# Calculus/Rolle's Theorem

 ← Extreme Value Theorem Calculus Mean Value Theorem for Functions → Rolle's Theorem
Rolle's Theorem
If a function, $f(x)\$ , is continuous on the closed interval $[a,b]\$ , is differentiable on the open interval $(a,b)\$ , and $f(a)=f(b)\$ , then there exists at least one number c, in the interval $(a,b)\$ such that $f'(c)=0\ .$ Rolle's Theorem is important in proving the Mean Value Theorem.

## Examples

Example:

$f(x)=x^{2}-3x$ . Show that Rolle's Theorem holds true somewhere within this function. To do so, evaluate the x-intercepts and use those points as your interval.

Solution:

1: The question wishes for us to use the x-intercepts as the endpoints of our interval.

Factor the expression to obtain $x(x-3)=0$ . x = 0 and x = 3 are our two endpoints. We know that f(0) and f(3) are the same, thus that satisfies the first part of Rolle's theorem (f(a) = f(b)).
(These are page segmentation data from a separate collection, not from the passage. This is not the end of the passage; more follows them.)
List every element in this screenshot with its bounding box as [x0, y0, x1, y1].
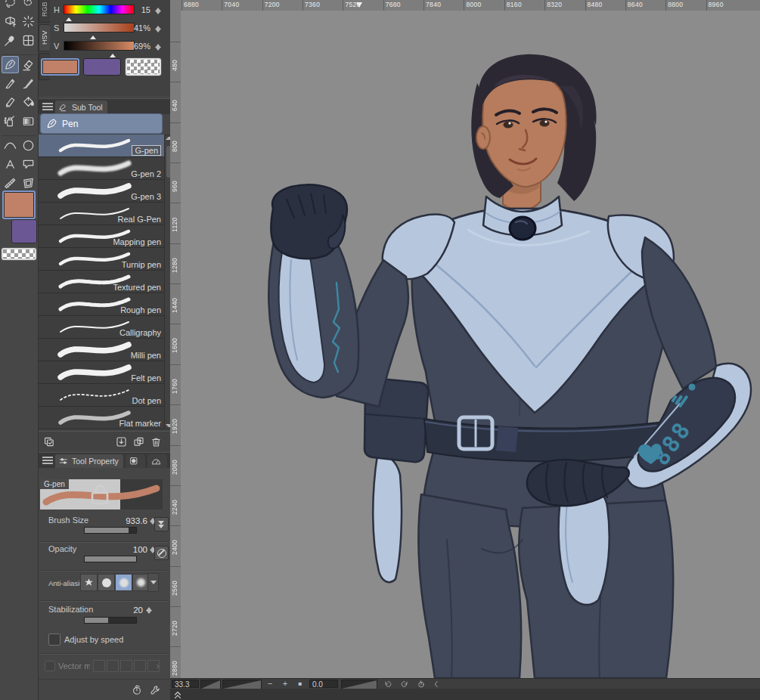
ruler-top[interactable]: 6880704072007360752076807840800081608320… [181, 0, 760, 11]
slider-gradient-bar[interactable] [64, 41, 135, 51]
import-subtool-icon[interactable] [115, 435, 128, 448]
brush-size-slider[interactable] [84, 527, 137, 534]
tool-ellipse[interactable] [20, 137, 37, 154]
zoom-value[interactable]: 33.3 [172, 680, 199, 688]
slider-value[interactable]: 41% [125, 23, 150, 33]
tool-brush[interactable] [20, 75, 37, 92]
zoom-out-button[interactable]: − [265, 680, 275, 688]
brush-item-textured-pen[interactable]: Textured pen [39, 271, 164, 293]
undo-icon[interactable] [383, 680, 392, 689]
color-mode-tab-hsv[interactable]: HSV [39, 24, 50, 51]
tab-tool-property[interactable]: Tool Property [55, 454, 123, 468]
brush-item-rough-pen[interactable]: Rough pen [39, 293, 164, 316]
fit-to-screen-button[interactable]: ■ [296, 680, 305, 688]
panel-menu-icon[interactable] [42, 101, 53, 112]
opacity-value[interactable]: 100 [133, 545, 147, 554]
tool-spray[interactable] [2, 113, 19, 130]
brush-size-dynamics-button[interactable] [154, 517, 169, 531]
slider-gradient-bar[interactable] [64, 5, 135, 14]
tool-text[interactable] [2, 156, 19, 173]
tool-auto-select[interactable] [20, 13, 37, 30]
vector-magnet-option-2[interactable] [120, 660, 132, 672]
panel-menu-icon[interactable] [42, 455, 53, 466]
canvas-document[interactable]: 888 [181, 11, 760, 678]
transparent-color-swatch[interactable] [2, 248, 36, 260]
vector-magnet-expand-icon[interactable]: › [157, 660, 160, 671]
tool-ruler[interactable] [2, 175, 19, 192]
tool-eyedropper[interactable] [2, 32, 19, 49]
tool-grid[interactable] [20, 32, 37, 49]
tool-gradient[interactable] [20, 113, 37, 130]
tool-pen[interactable] [2, 56, 19, 73]
collapse-left-icon[interactable] [432, 680, 441, 689]
ruler-left[interactable]: 4806408009601120128014401600176019202080… [170, 11, 181, 678]
reset-rotation-icon[interactable] [417, 680, 426, 689]
vector-magnet-option-0[interactable] [93, 660, 105, 672]
vector-magnet-checkbox[interactable] [45, 661, 55, 671]
brush-item-turnip-pen[interactable]: Turnip pen [39, 248, 164, 271]
wrench-icon[interactable] [149, 684, 161, 696]
brush-item-g-pen-3[interactable]: G-pen 3 [39, 180, 164, 203]
anti-aliasing-option-2[interactable] [115, 574, 132, 591]
color-mode-tab-rgb[interactable]: RGB [39, 0, 50, 23]
primary-color-swatch[interactable] [2, 190, 36, 219]
brush-size-value[interactable]: 933.6 [126, 516, 147, 525]
brush-item-calligraphy[interactable]: Calligraphy [39, 316, 164, 339]
slider-caret[interactable] [66, 14, 72, 21]
anti-aliasing-option-0[interactable] [80, 574, 98, 591]
brush-item-g-pen-2[interactable]: G-pen 2 [39, 157, 164, 180]
tool-eraser[interactable] [20, 56, 37, 73]
tool-balloon[interactable] [20, 156, 37, 173]
tool-lasso[interactable] [2, 0, 19, 11]
tool-spiral-lasso[interactable] [20, 0, 37, 11]
secondary-color-swatch[interactable] [83, 58, 121, 76]
tab-brush-size-panel[interactable] [126, 454, 145, 468]
adjust-by-speed-checkbox[interactable] [48, 633, 60, 646]
slider-value[interactable]: 69% [125, 42, 150, 51]
anti-aliasing-dropdown[interactable] [147, 573, 159, 592]
delete-subtool-icon[interactable] [150, 435, 163, 448]
tool-marker[interactable] [2, 94, 19, 111]
brush-item-g-pen[interactable]: G-pen [39, 135, 164, 157]
vector-magnet-option-1[interactable] [107, 660, 119, 672]
anti-aliasing-option-1[interactable] [98, 574, 115, 591]
slider-caret[interactable] [90, 33, 96, 39]
brush-item-flat-marker[interactable]: Flat marker [39, 407, 164, 429]
brush-item-real-g-pen[interactable]: Real G-Pen [39, 203, 164, 225]
stabilization-value[interactable]: 20 [133, 606, 143, 615]
tab-gauge-panel[interactable] [147, 454, 167, 468]
brush-item-milli-pen[interactable]: Milli pen [39, 339, 164, 361]
brush-item-felt-pen[interactable]: Felt pen [39, 361, 164, 384]
vector-magnet-option-3[interactable] [134, 660, 146, 672]
lock-icon[interactable] [40, 479, 163, 510]
opacity-slider[interactable] [84, 556, 137, 562]
tool-operation[interactable] [2, 13, 19, 30]
tool-pencil[interactable] [2, 75, 19, 92]
transparent-color-swatch[interactable] [126, 58, 161, 76]
slider-value[interactable]: 15 [125, 5, 150, 14]
collapse-bar-icon[interactable] [172, 689, 183, 700]
tool-frame[interactable] [20, 175, 37, 192]
primary-color-swatch[interactable] [41, 58, 79, 76]
redo-icon[interactable] [400, 680, 409, 689]
slider-spinner[interactable] [154, 41, 163, 54]
slider-caret[interactable] [110, 51, 116, 57]
zoom-in-button[interactable]: + [281, 680, 290, 688]
tool-fill[interactable] [20, 94, 37, 111]
tool-curve[interactable] [2, 137, 19, 154]
reset-defaults-icon[interactable] [131, 684, 143, 696]
stabilization-spinner[interactable] [145, 604, 154, 617]
opacity-dynamics-button[interactable] [154, 546, 169, 560]
brush-item-dot-pen[interactable]: Dot pen [39, 384, 164, 407]
brush-item-mapping-pen[interactable]: Mapping pen [39, 225, 164, 248]
rotation-value[interactable]: 0.0 [309, 680, 338, 688]
slider-spinner[interactable] [154, 23, 163, 36]
slider-gradient-bar[interactable] [64, 23, 135, 33]
stabilization-slider[interactable] [84, 617, 137, 624]
show-all-subtools-icon[interactable] [43, 435, 56, 448]
slider-spinner[interactable] [154, 5, 163, 17]
secondary-color-swatch[interactable] [11, 219, 37, 243]
subtool-group-pen[interactable]: Pen [40, 113, 163, 134]
duplicate-subtool-icon[interactable] [132, 435, 145, 448]
tab-sub-tool[interactable]: Sub Tool [55, 101, 107, 114]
2: Now by Rolle's Theorem, we know that somewhere between these points, the slope will be zero. Where? Easy: Take the derivative.

$dy \over dx$  $=2x-3$

Thus, at $x=3/2$ , we have a spot with a slope of zero. We know that $3/2$  (or 1.5) is between 0 and 3. Thus, Rolle's Theorem is true for this (as it is for all cases). This was merely a demonstration.